Tento di ricordare sempre che ci muoviamo in uno spazio indeterminato, e che la nostra inconsistenza nella determinazione degli eventi ci ricorda la nostra superficialità.

Un aneddoto che ricordi con il sorriso?

Nell’ambito professionale un SMS che sbagliai a inviare.

Dovevo indirizzarlo alla ragazza con cui mi frequentavo in quel momento, ma lo inviai al mio gallerista Gianluca Zamagni. Evito di riportare il contenuto esilarante e la reazione di Gianluca.

Da un punto di vista più intimo e strettamente personale, la mia prima visita al Parco Nazionale delle Foreste Casentinesi.

Se potessi incontrare un artista del passato, chi e cosa gli chiederesti?

Ne incontrerei diversi ai quali farei diverse domande.

Un quesito che però spesso mi faccio è su un’opera che esercita un grande fascino su di me.

Vorrei saperne di più sulla scelta della luce che costruisce l’incarnato delle figure nella seconda versione della Vergine delle Rocce.

Se un giorno potremmo vivere il tempo come una dimensione spaziale, farei qualche passo indietro per domandarlo a Leonardo.

Se incontrassi te stesso a 18 anni cosa ti consiglieresti?

Questa è una categoria di domande che trovo molto difficili. Se non ci fosse alternativa relativa ad ogni causa del passato, nel produrre l’effetto presente, allora gli consiglierei di ripercorrere gli stessi passi.

Forse mi direi di non fare, o quanto meno provare a non fare, cose che non racconterei ai miei amici più cari.

Quanto conta la comunicazione?

A quanto pare conta molto più di quanto mi aspettassi in passato.

Credo che il 50% di un lavoro apparentemente riuscito, sia trovare un modo efficace di comunicarlo.

Cos’è per te l’arte?

Non so dare una risposta certa, nemmeno a me medesimo.

Forse a volte può diventare un’alternativa efficace al mistero del nulla.

Cosa ti aspetti da un curatore?

Da un curatore mi aspetto interpretazioni coerenti relative al percorso e al linguaggio di un artista.
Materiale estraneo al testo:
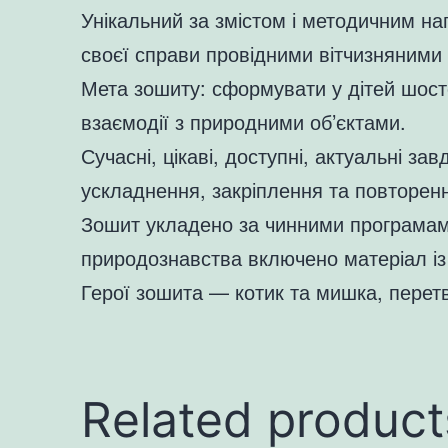
Унікальний за змістом і методичним н
своєї справи провідними вітчизняними
Мета зошиту: сформувати у дітей шост
взаємодії з природними об’єктами.
Сучасні, цікаві, доступні, актуальні за
ускладнення, закріплення та повторен
Зошит укладено за чинними програмами
природознавства включено матеріал із 
Герої зошита — котик та мишка, перетв
Related product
Qualora le interpretazioni possiedano tale coerenza, una collaborazione che sia duratura.

Cosa chiedi ad un gallerista ?

Sinceramente non saprei, farei diverse richieste su vari argomenti.

Certamente è importante che sia capace di fare il suo lavoro.

Quali sono i tuoi progetti per il futuro?

Ho in programma diverse collaborazioni e partecipazioni tra la fine del 2024 e la metà del 2025.

Pensando però alla data di domani, sto’ per finire i telai, quindi devo sbrigarmi a contattare il mio falegname.